In particular, activists want to see Canada prohibit Canadian companies from doing business in Burma. The largest Canuck presence there is Vancouver-based Ivanhoe Mines, which has operated the Monywa Copper Project for the last 10 years.
Ivanhoe founder and CEO Robert Friedman has been dubbed "Toxic Bob" by environmentalists because of his company's dubious enviro record. He has consistently ignored Amnesty's calls that it take human rights seriously. The company recently announced plans to divest its holdings in Burma in order to free up capital for a project in Mongolia.
"That is a sham," says lawyer Paul Copeland of the Toronto Burma Roundtable. "It's a set-up to look like Ivanhoe doesn't own Monywa to deflect criticism."
Other ideas floating around the demo include a call for the Canada Pension Plan to pull its investment, reportedly around $32 million, in Ivanhoe.
Says NDP MP Olivia Chow, who's walking her bike with the protestors, "I think putting an ethical slant on CPP is a good idea.

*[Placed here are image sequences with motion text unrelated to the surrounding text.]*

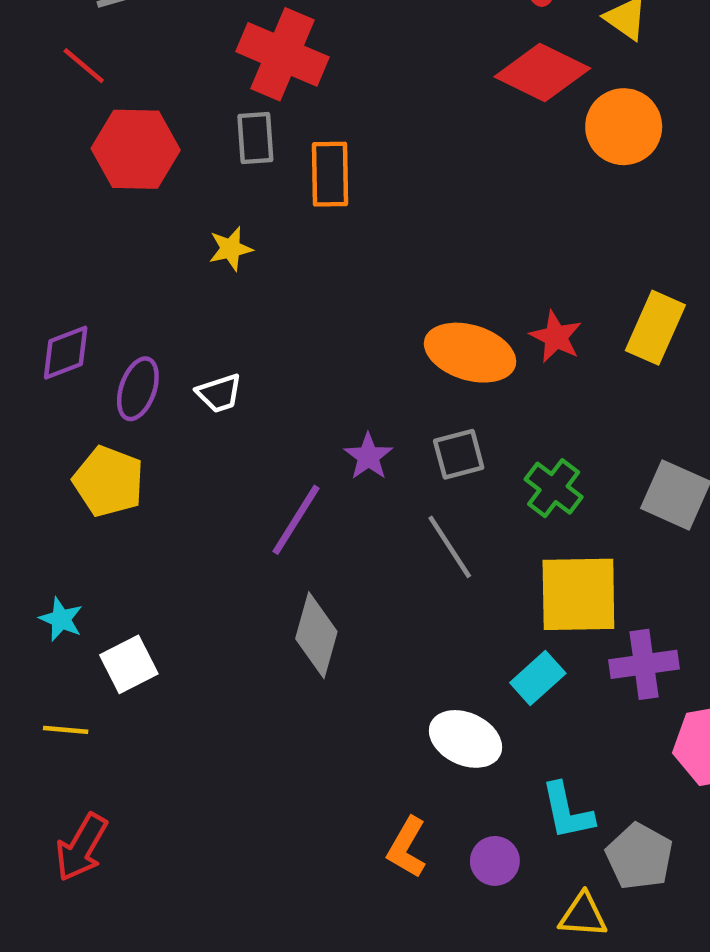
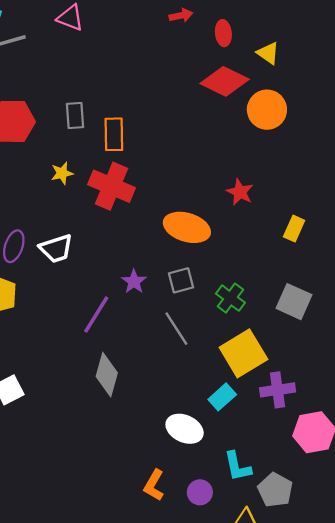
red cross: (282, 54) -> (112, 186), moved
yellow rectangle: (655, 328) -> (294, 229), moved, size x0.7
red star: (556, 337) -> (240, 192), moved
white trapezoid: (219, 393) -> (56, 249), size x1.4
yellow square: (578, 594) -> (243, 353), turned -30

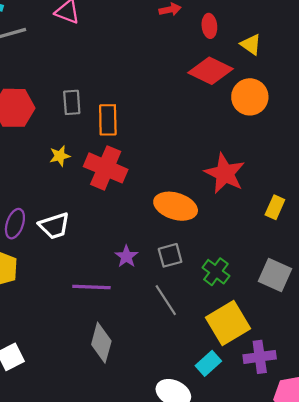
red star: (240, 192) -> (225, 173), size x1.6
purple line: (96, 315) -> (91, 287), turned 60

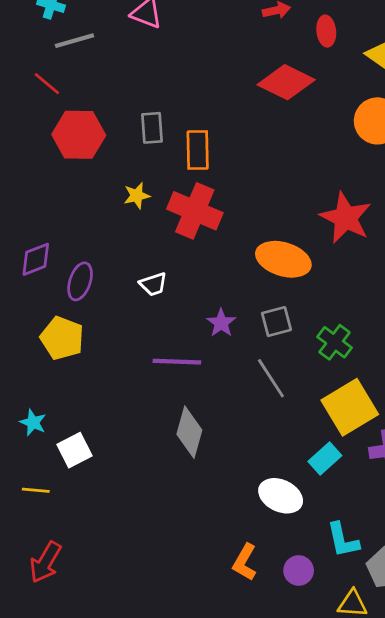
red diamond: (211, 71) -> (286, 82), moved
white trapezoid: (54, 226) -> (153, 284), moved, size x0.7

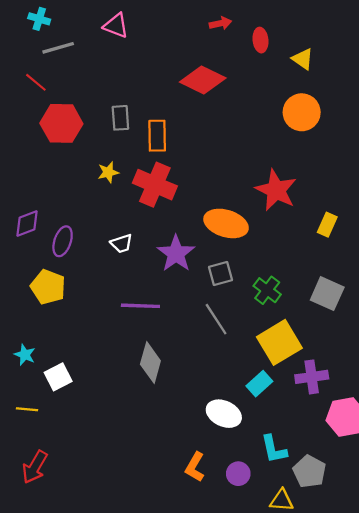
red diamond: (286, 82) -> (203, 80), moved
purple star: (221, 323) -> (176, 254), moved, size x1.6

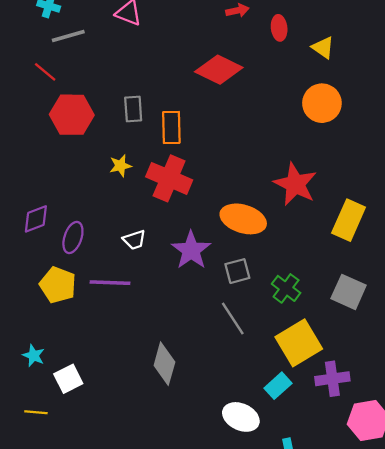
yellow rectangle: (327, 225) -> (349, 220), size x1.6
purple line: (140, 306) -> (110, 283), moved

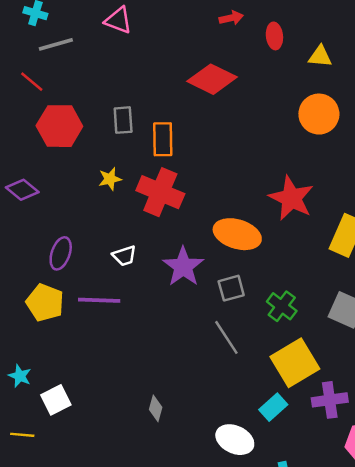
yellow triangle: (323, 48) -> (320, 56), turned -30
purple diamond: (36, 219) -> (22, 190), moved, turned 60
gray diamond: (164, 364) -> (156, 408), moved, size x0.6

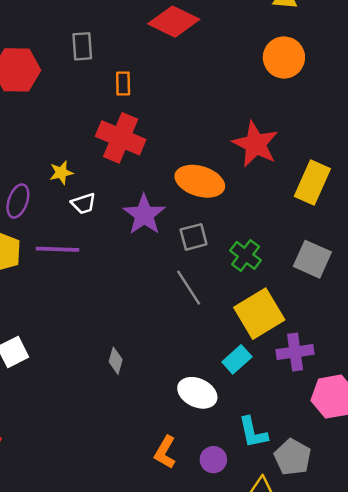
gray rectangle: (123, 120) -> (82, 46), moved
orange rectangle: (163, 139) -> (123, 83), size x0.7
yellow star: (110, 179) -> (61, 173), moved

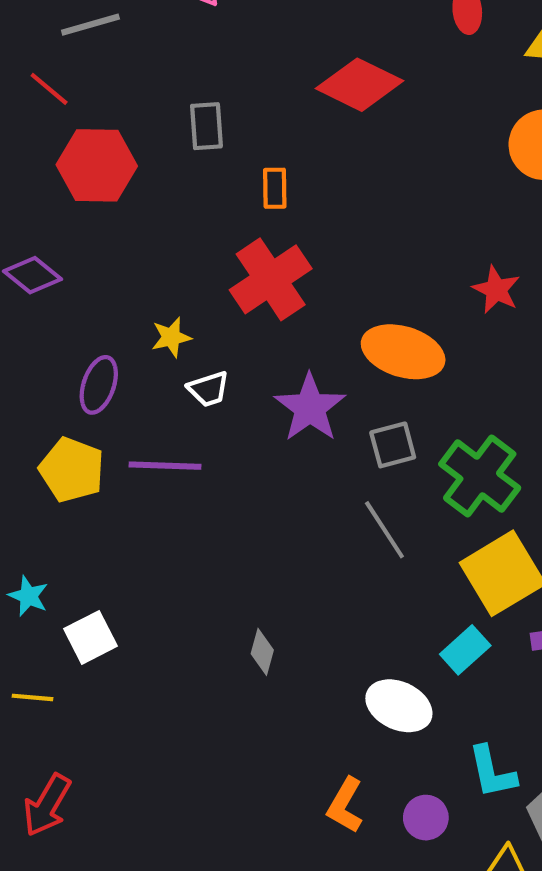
red cross: (121, 138) -> (271, 279), turned 33
red star: (255, 144) -> (496, 290), size x0.6
green cross: (246, 255) -> (480, 476), size x1.5

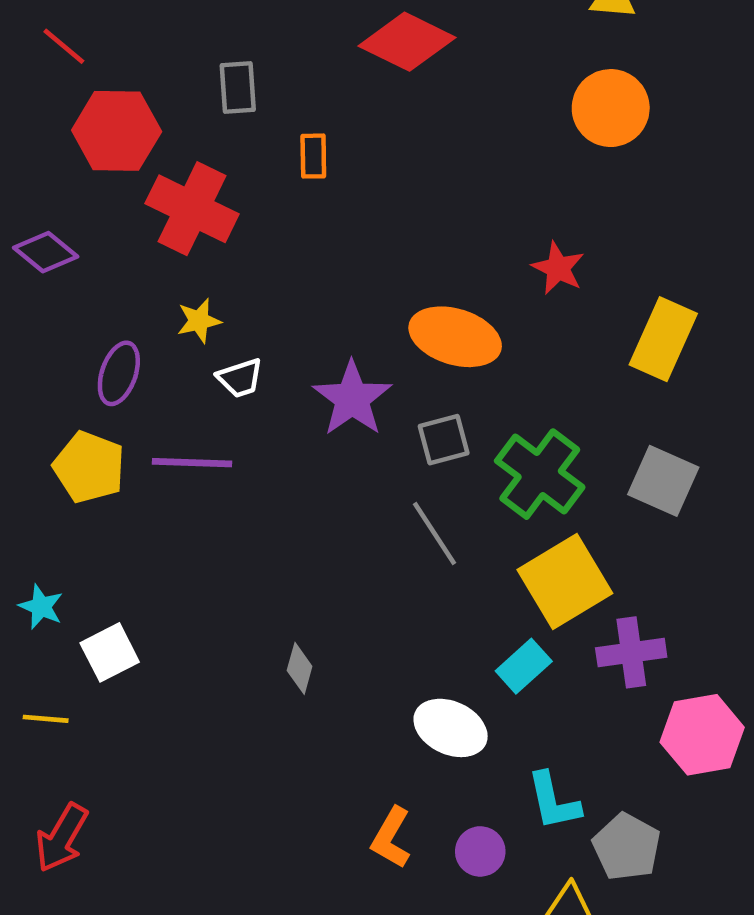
red cross: (271, 279) -> (192, 209), moved, turned -30

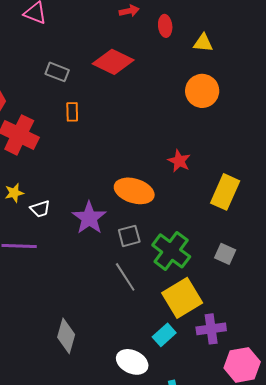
gray rectangle: (238, 87) -> (57, 72), moved, turned -65
yellow star: (199, 321) -> (14, 193), moved
gray square: (663, 481) -> (225, 254), size x0.7
gray diamond: (300, 668) -> (66, 336), size x1.6

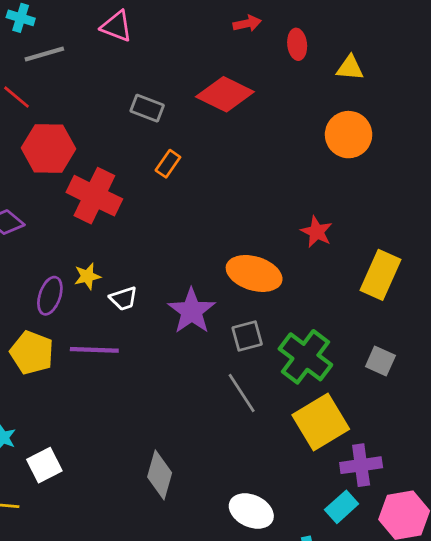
orange rectangle: (72, 112) -> (168, 164), turned 36
cyan rectangle: (164, 335) -> (342, 507), moved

As well, Harper has got to do a better diplomatic job persuading China and India to apply pressure in Burma."
She recalls the era of economic sanctions against apartheid in South Africa as we walk past the Bata Shoe Museum. "Look, I stopped shopping at Bata; we refused to buy South African wine. Sanctions are the way to go.'
I'm a bit confused at this point, because if China is the big supporter of the junta, shouldn't we be talking about a China boycott? In fact, momentum is building globally for a boycott of the 2008 Beijing Olympics.
Chow isn't so sure that's a good idea. "I am not a moderate when it comes to respecting human rights that's why I'm out in front of the Chinese Consulate. But with China you need to be both friendly and strong. If you just go tough, China withdraws."
Jeremy Woodrum has heard this criticism. He's the director of the Washington, DC-based U.S. Campaign for Burma, which is spearheading the Olympic boycott bid.
"Fair enough, but this hasn't happened in a vacuum. The democracy movement in Burma has tried to reach out to China for 15 years, and China has never responded," he tells me from Washington.
"China vetoed the UN Security Council resolution in January, which was mostly a call to diplomacy. That was the last straw."
Still, Woodrum doesn't think the Chinese regime is impervious to criticism. Competition for influence in Southeast Asia, he points out, is very fierce between Japan, Australia, China and the U.S. So he thinks Chinese leaders actually have an inducement to stand against repression in Burma.
"If they backed UN sanctions and an arms embargo, their reputation in Southeast Asia would soar," he says.